Within the material below, find each line bearing the word "enfants" and present it.

■ **Extracted material**:
********************
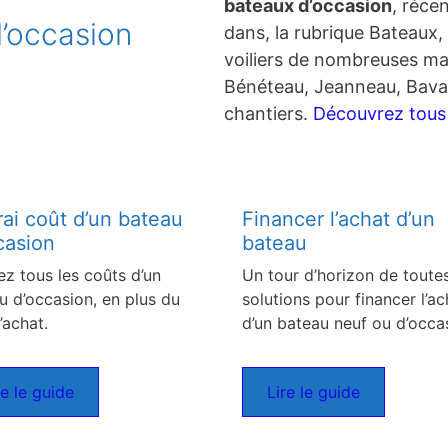
bateaux d’occasion
, réce
’occasion
dans, la rubrique Bateaux, 
voiliers de nombreuses ma
Bénéteau, Jeanneau, Bavar
chantiers.
Découvrez tous c
rai coût d’un bateau
Financer l’achat d’un
casion
bateau
ez tous les coûts d’un
Un tour d’horizon de toutes
u d’occasion, en plus du
solutions pour financer l’ac
’achat.
d’un bateau neuf ou d’occa
re le guide
Lire le guide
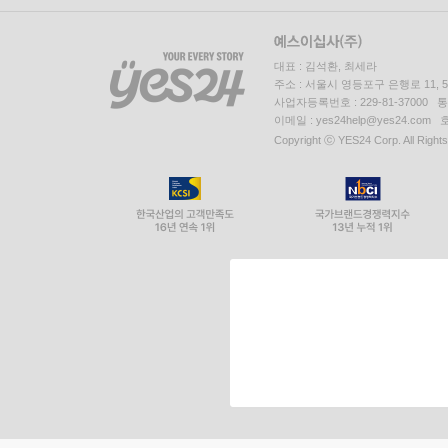
대표 : 김석환, 최세라
주소 : 서울시 영등포구 은행로 11,
사업자등록번호 : 229-81-37000 
이메일 : yes24help@yes24.c
Copyright ⓒ YES24 Corp. All Right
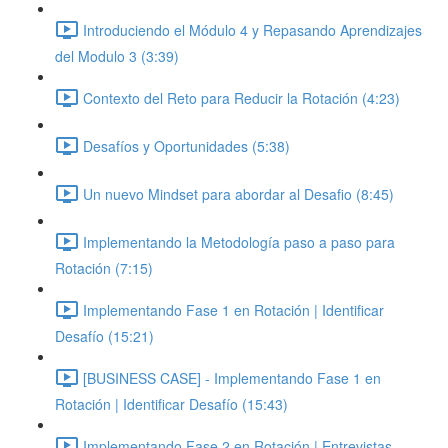
Introduciendo el Módulo 4 y Repasando Aprendizajes
del Modulo 3 (3:39)
Contexto del Reto para Reducir la Rotación (4:23)
Desafíos y Oportunidades (5:38)
Un nuevo Mindset para abordar al Desafio (8:45)
Implementando la Metodología paso a paso para
Rotación (7:15)
Implementando Fase 1 en Rotación | Identificar
Desafío (15:21)
[BUSINESS CASE] - Implementando Fase 1 en
Rotación | Identificar Desafío (15:43)
Implementando Fase 2 en Rotación | Entrevistas,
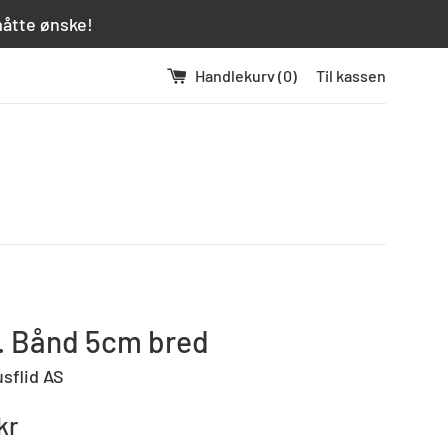
måtte ønske!
Handlekurv (
0
)
Til kassen
. Bånd 5cm bred
usflid AS
kr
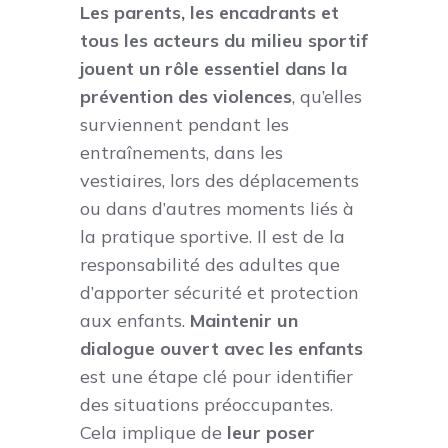
Les parents, les encadrants et
tous les acteurs du milieu sportif
jouent un rôle essentiel dans la
prévention des violences
, qu’elles
surviennent pendant les
entraînements, dans les
vestiaires, lors des déplacements
ou dans d’autres moments liés à
la pratique sportive. Il est de la
responsabilité des adultes que
d’apporter sécurité et protection
aux enfants.
Maintenir un
dialogue ouvert avec les enfants
est une étape clé pour identifier
des situations préoccupantes.
Cela implique de
leur poser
********************
■ **Expected answer**:
aux enfants.
dialogue ouvert avec les enfants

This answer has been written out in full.